Não tem sido tudo navegação ligeira, no entanto. A sonda lunar Chang’e 3 foi a primeira aterragem suave chinesa num corpo extraterrestre mas o Coelho de Jade viajou somente 100 metros na Lua antes de ser imobilizada por falha mecânica. Os engenheiros não tinham antecipado certas exigências, 14 dias de longas noites lunares, e declararam que o problema era elétrico e não mecânico, com os componentes a sofrer de “congelamento”. No final de 2014 o andarilho enviava dados limitados – e estava vivo, ainda que mal.

Entretanto, a China enviou um foguete para a Lua e irá trazer uma amostra lunar em 2017. A China tem estado também a elaborar planos para o lançamento de foguete tripulado para a Lua que será mais poderoso do que o Saturn V. Em 2020 a China poderá lançar a sua própria estação espacial, na medida em que a Estação Espacial Internacional está a ser desmantelada e a cair no oceano. Até então também poderá estar em posição de aterrar taikonauts na Lua, meio século depois dos americanos terem abandonado esses esforços. Os chineses tiveram a vantagem de não terem que desenvolver uma série de tecnologia espacial em primeiro lugar. A Rússia estava sem dinheiro na década de 90 e vendeu a sua tecnologia aos chineses, que reverteram a engenharia e copiaram-na. Como resultado, Shenzhou é parecida com a cápsula Soyuz e a Jade Rabbit é parecida com o andarilho Lunokhod. Agora os chineses estão a inovar e a dar um salto em frente. O seu foguete Long March é original e eclipsou rapidamente os foguetes russos.

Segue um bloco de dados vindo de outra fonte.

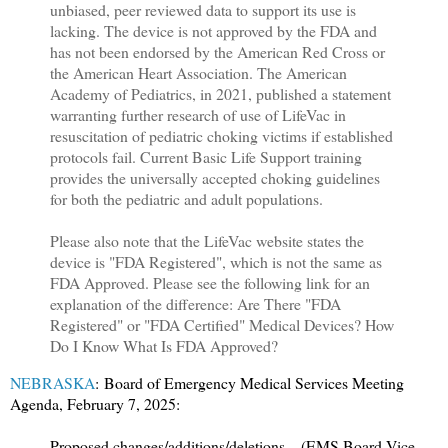
unbiased, peer reviewed data to support its use is
lacking. The device is not approved by the FDA and
has not been endorsed by the American Red Cross or
the American Heart Association. The American
Academy of Pediatrics, in 2021, published a statement
warranting further research of use of LifeVac in
resuscitation of pediatric choking victims if established
protocols fail. Current Basic Life Support training
provides the universally accepted choking guidelines
for both the pediatric and adult populations.
Please also note that the LifeVac website states the
device is "FDA Registered", which is not the same as
FDA Approved. Please see the following link for an
explanation of the difference: Are There "FDA
Registered" or "FDA Certified" Medical Devices? How
Do I Know What Is FDA Approved?
NEBRASKA
: Board of Emergency Medical Services Meeting
Agenda, February 7, 2025:
Proposed changes/additions/deletions – (EMS Board Vice-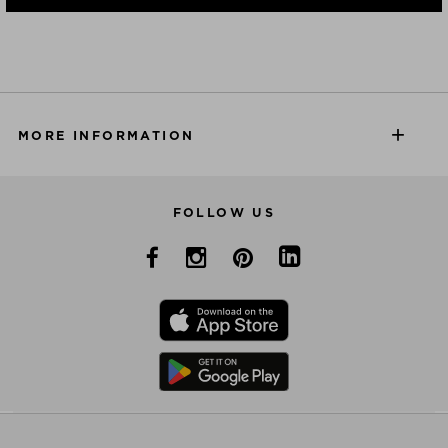
MORE INFORMATION
FOLLOW US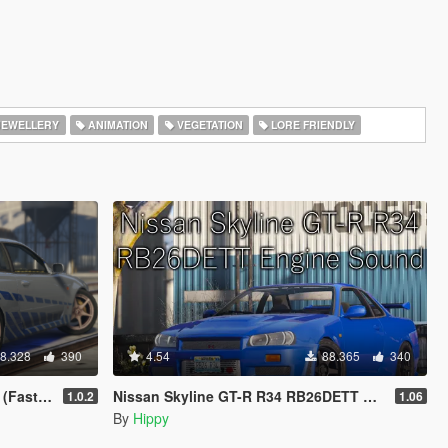
EWELLERY
ANIMATION
VEGETATION
LORE FRIENDLY
8.328
390
4.54
88.365
340
 Paintjob
Nissan Skyline GT-R R34 RB26DETT Engine Sound
1.0.2
1.06
By
Hippy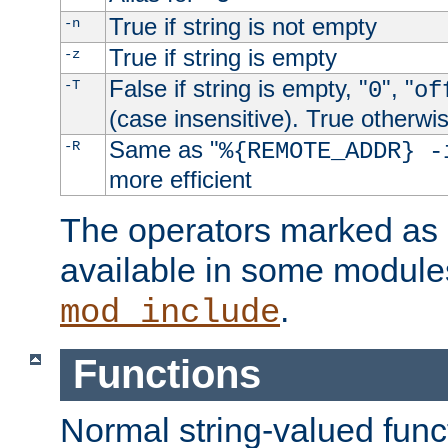
True if string is not empty
-n
True if string is empty
-z
False if string is empty, "
", "
-T
0
of
(case insensitive). True otherwi
Same as "
-R
%{REMOTE_ADDR} -
more efficient
The operators marked as "
available in some modules
.
mod_include
Functions
Normal string-valued func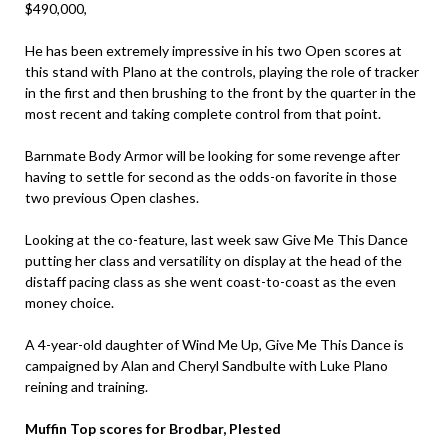
$490,000,
He has been extremely impressive in his two Open scores at
this stand with Plano at the controls, playing the role of tracker
in the first and then brushing to the front by the quarter in the
most recent and taking complete control from that point.
Barnmate Body Armor will be looking for some revenge after
having to settle for second as the odds-on favorite in those
two previous Open clashes.
Looking at the co-feature, last week saw Give Me This Dance
putting her class and versatility on display at the head of the
distaff pacing class as she went coast-to-coast as the even
money choice.
A 4-year-old daughter of Wind Me Up, Give Me This Dance is
campaigned by Alan and Cheryl Sandbulte with Luke Plano
reining and training.
Muffin Top scores for Brodbar, Plested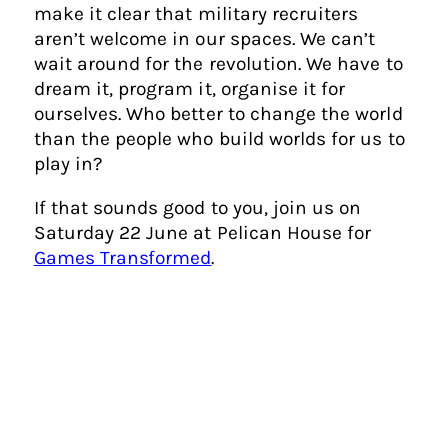
make it clear that military recruiters
aren’t welcome in our spaces. We can’t
wait around for the revolution. We have to
dream it, program it, organise it for
ourselves. Who better to change the world
than the people who build worlds for us to
play in?
If that sounds good to you, join us on
Saturday 22 June at Pelican House for
Games Transformed
.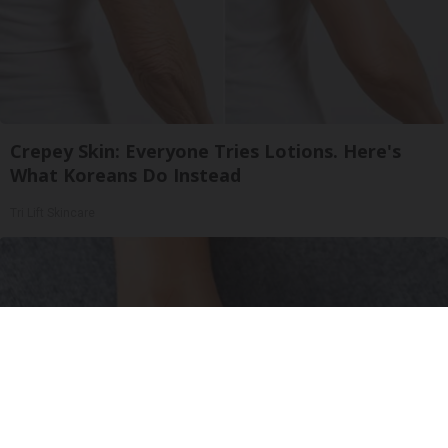
Crepey Skin: Everyone Tries Lotions. Here's
What Koreans Do Instead
Tri Lift Skincare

A idade média dos colaboradores do programa espacial chinês é de 27 anos, menos de metade da idade média dos funcionários da NASA. Daqui a uma década, quando essa energia juvenil for compensada pela experiência, a China vai ser um jogador formidável.

China vs. EUA

Nada disto deixa as autoridades dos EUA muito felizes.

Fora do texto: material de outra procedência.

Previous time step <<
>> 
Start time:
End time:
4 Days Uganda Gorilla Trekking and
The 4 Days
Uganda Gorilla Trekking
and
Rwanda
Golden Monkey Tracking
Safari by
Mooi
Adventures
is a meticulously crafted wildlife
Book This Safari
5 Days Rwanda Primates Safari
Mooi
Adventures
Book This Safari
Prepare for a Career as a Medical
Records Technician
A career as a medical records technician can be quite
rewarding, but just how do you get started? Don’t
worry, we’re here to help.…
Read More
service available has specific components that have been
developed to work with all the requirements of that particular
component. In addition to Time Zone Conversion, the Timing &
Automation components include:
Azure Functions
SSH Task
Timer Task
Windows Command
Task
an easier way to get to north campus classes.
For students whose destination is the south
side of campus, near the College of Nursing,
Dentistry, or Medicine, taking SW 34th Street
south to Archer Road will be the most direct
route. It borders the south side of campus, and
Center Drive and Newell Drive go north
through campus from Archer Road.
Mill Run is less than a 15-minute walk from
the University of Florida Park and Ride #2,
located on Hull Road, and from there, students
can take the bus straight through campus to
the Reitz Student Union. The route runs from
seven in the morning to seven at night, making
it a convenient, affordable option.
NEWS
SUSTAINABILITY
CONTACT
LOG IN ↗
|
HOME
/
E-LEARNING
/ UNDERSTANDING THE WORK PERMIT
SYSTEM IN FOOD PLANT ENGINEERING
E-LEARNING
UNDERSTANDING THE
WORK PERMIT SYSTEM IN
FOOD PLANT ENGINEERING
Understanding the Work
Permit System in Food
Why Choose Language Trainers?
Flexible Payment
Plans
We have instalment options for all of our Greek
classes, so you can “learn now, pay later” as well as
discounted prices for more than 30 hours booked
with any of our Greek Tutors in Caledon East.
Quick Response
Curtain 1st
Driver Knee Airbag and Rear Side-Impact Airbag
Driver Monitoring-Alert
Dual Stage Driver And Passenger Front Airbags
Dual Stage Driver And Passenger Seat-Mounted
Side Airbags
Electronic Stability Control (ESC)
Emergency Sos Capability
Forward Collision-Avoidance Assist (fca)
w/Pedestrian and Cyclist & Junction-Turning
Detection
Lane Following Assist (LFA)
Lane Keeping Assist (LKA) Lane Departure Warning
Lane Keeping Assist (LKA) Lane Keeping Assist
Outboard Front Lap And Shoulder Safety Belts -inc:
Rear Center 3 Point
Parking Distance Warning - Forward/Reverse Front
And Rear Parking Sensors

As suspeitas das intenções chinesas no espaço circulam profundamente nos círculos políticos americanos. Os oficiais da NASA estão impedidos de trabalhar com cidadãos chineses e o Congresso barrou a visita de chineses – sem um documento especial – às instalações da NASA. A proibição estende-se à Estação Espacial Internacional, apesar do facto de muitos dos parceiros nesse projeto gostarem de envolver a China em vez de a tratarem como adversária. Os legisladores dos EUA irritaram-se com um teste antissatélite chinês em 2007 que criou a maior nuvem de detritos espaciais na história quando pulverizou um dos seus próprios satélites mais velhos. Ironicamente, a legislação ITAR que tanto frustra os empresários americanos do espaço foi projetada para impedir que países “hostis” adquirissem tecnologia com aplicações militares, mas não desacelerou, de modo algum, os chineses. A maior parte daquilo que querem, constroem; aquilo que não conseguem construir, compram a outros países.

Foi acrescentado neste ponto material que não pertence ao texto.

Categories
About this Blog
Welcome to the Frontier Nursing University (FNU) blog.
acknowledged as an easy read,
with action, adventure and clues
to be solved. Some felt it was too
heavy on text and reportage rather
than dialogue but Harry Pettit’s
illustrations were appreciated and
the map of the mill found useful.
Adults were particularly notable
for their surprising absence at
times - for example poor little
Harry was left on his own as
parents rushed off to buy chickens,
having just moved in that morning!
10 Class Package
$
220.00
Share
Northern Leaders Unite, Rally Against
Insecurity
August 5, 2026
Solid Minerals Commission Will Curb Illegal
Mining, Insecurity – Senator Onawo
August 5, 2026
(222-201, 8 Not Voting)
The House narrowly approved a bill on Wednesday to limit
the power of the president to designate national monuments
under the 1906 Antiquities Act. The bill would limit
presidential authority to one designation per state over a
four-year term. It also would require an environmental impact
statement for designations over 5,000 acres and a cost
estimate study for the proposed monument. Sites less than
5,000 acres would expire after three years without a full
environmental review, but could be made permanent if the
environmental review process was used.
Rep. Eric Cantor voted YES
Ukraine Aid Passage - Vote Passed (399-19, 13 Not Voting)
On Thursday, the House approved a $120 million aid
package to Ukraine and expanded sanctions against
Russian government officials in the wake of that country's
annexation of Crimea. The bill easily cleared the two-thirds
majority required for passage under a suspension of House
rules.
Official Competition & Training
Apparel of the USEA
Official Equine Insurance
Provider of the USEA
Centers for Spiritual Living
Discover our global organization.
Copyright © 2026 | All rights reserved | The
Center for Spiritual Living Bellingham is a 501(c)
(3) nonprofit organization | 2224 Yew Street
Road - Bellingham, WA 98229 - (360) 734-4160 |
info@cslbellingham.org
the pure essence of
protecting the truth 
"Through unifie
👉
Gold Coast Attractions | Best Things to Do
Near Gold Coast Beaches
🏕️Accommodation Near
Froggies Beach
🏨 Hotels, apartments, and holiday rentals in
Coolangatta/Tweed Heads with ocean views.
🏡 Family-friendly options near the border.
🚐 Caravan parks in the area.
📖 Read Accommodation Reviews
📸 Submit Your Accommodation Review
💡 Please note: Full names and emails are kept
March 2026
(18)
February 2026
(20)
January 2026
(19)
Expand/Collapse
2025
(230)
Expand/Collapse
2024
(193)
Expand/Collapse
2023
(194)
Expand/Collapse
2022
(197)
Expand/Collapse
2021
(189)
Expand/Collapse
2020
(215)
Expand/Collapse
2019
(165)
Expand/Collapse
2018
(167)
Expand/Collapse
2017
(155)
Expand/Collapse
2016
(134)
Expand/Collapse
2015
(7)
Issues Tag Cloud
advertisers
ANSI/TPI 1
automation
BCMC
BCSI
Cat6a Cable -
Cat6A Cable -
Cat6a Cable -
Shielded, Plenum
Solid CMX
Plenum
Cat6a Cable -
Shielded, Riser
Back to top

O programa espacial chinês está em ascendência em parte porque seguiram o exemplo estabelecido pelos EUA na década de 60: financiamento saudável e um único objetivo. Adicionalmente, na medida em que a China é uma sociedade rigidamente controlada e dirigida por um governo com responsabilidade limitada, o Exército de Libertação Popular é capaz de ter uma grande influência no programa espacial. Desde o seu controverso teste de 2007 a China continuou a desenvolver as suas capacidades antissatélite e tem também ao seu alcance a possibilidade de ter a sua própria rede de satélites GPS, que poderão ter fins militares ou civis. Em abril de 2014 o Presidente Xi ordenou à sua força aérea que acelerasse a integração de capacidades aéreas e espaciais. A China até se encontra a desenvolver a sua própria nave espacial, um “projeto negro” chamado Shenlong ou “Dragão Divino”.

Para aqueles que se preocupam com a militarização do espaço tudo isto traz à mente a suposta maldição chinesa: “Que você viva em tempos interessantes.”